Wednesday, February 22, 2012

MARS FT: here at last!

425 millions committed to acquire 4 MARS Fleet Tankers to replace the current ancient, single-hulled tankers of the RFA. Better than expected, since it was widely anticipated that the order would only be for two vessels, with two options for subsequent orders of 2 more in a 2+1+1 fashion. 
True, once MARS FT had to deliver 6 tankers, but it was a whole different time, and the fleet was much more consistent than today. Sadly, because it is another reminder of the massive shrinkage suffered in the years. 

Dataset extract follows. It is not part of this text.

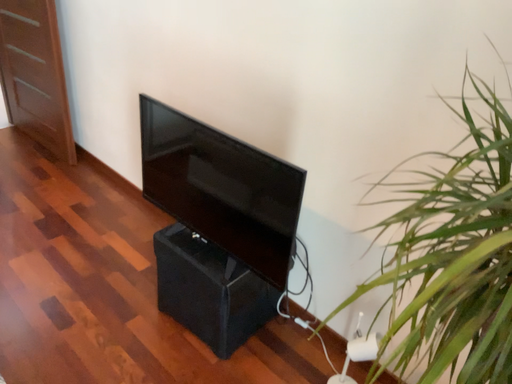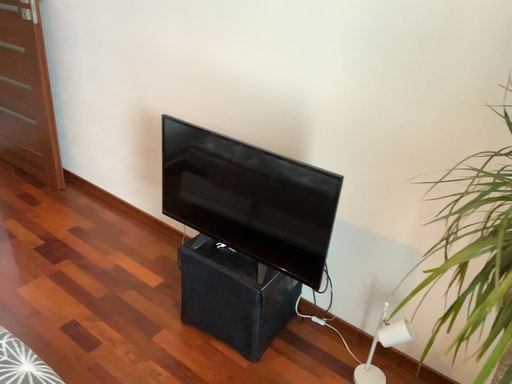 Question: Which way did the camera rotate in the video?

Choices:
 (A) rotated left
 (B) rotated right

Answer: (B)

The winning bidder has been selected in Daewoo Shipbuilding and Marine Engineering (DSME), South Korea. DSME will build the four hulls, which will be kitted out by british companies, which will get some 150 million pounds in orders, comprising, according to the MOD

- £90m on UK contracts for the provision of key equipment, systems, design and support services. The winning design is being provided by UK company BMT Defence Services 

- £60m investment in the UK from customisation, trials and specialist engineering support.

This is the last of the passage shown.